Britain’s streets are plagued with discarded chewing gum. Cleaning it up should be partly-funded by chewing gum manufacturers, the Local Government Association (LGA), which represents nearly 400 councils in England and Wales, urges.
Councils have to pay about £60 million each year in removing the sticky mess. With that money, councils would be able to fill in more than one million potholes.
The LGA proposes applying a ‘producer pays’ principle, i.e. manufacturers whose products cause the problem should contribute financially to their proper disposal.
The average piece of gum is sold at about 3 pence. Cleaning each one off the streets costs £1.50, or fifty times the selling price.
The majority of chewing gums on the market today are not biodegradable. As soon as they are trodden into the pavement they can only be removed with specialized equipment. (The word “pavement in the UK means “sidewalk” in the USA)
The LGA says gum manufacturers should switch to making biodegradable and easier-to-remove products.
The LGA describes the chewing gum problem as a “a plague on the country’s pavements.”
The chewing gum problem is particularly acute in city and town centers. According to Westminster Council, about six tonnes of chewing gum is dropped on the streets of the West End annually.
In London’s West End there are about 25 pieces of gum on every square meter of pavement. There are nearly one million pieces of gum in just that part of London at any one time.
A major clean-up campaign in Manchester has seen almost 800,000 pieces of gum removed from the pavements. The equivalent of eight football pitches in pavements have been jet washed.
Councils around the country have tried out several new approaches to stop gum from falling onto the pavement, such as providing recyclable paper sheets to fold around it and bins with clear anti gum-littering messages.
LGA Environment spokesman Cllr Peter Box said:
“Chewing gum is a plague on our pavements. It is a blight which costs councils a fortune to clean up and takes hours of hard work to remove. It’s ugly, it’s unsightly and it’s unacceptable.”

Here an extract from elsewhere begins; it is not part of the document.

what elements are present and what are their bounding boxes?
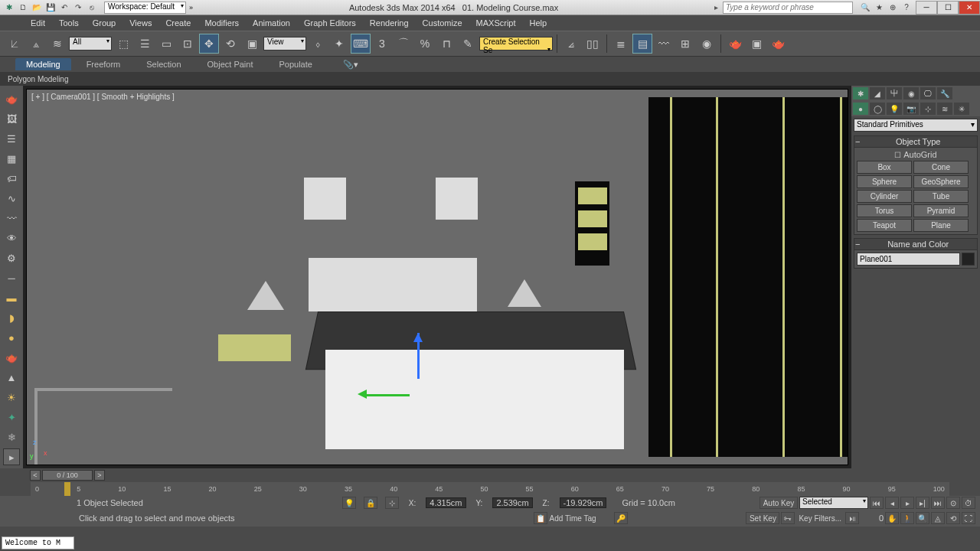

“The UK gum industry is a multi-million pound business and we believe in the principle of the ‘polluter’ paying. The chewing gum giants should be making a substantial contribution to help with the sterling work that councils are doing in removing it.”
“Councils have no legal obligation to clear up the gum. They do it for the benefit of their shoppers, town center users, businesses and residents: to make the pavements more attractive and the environment better.”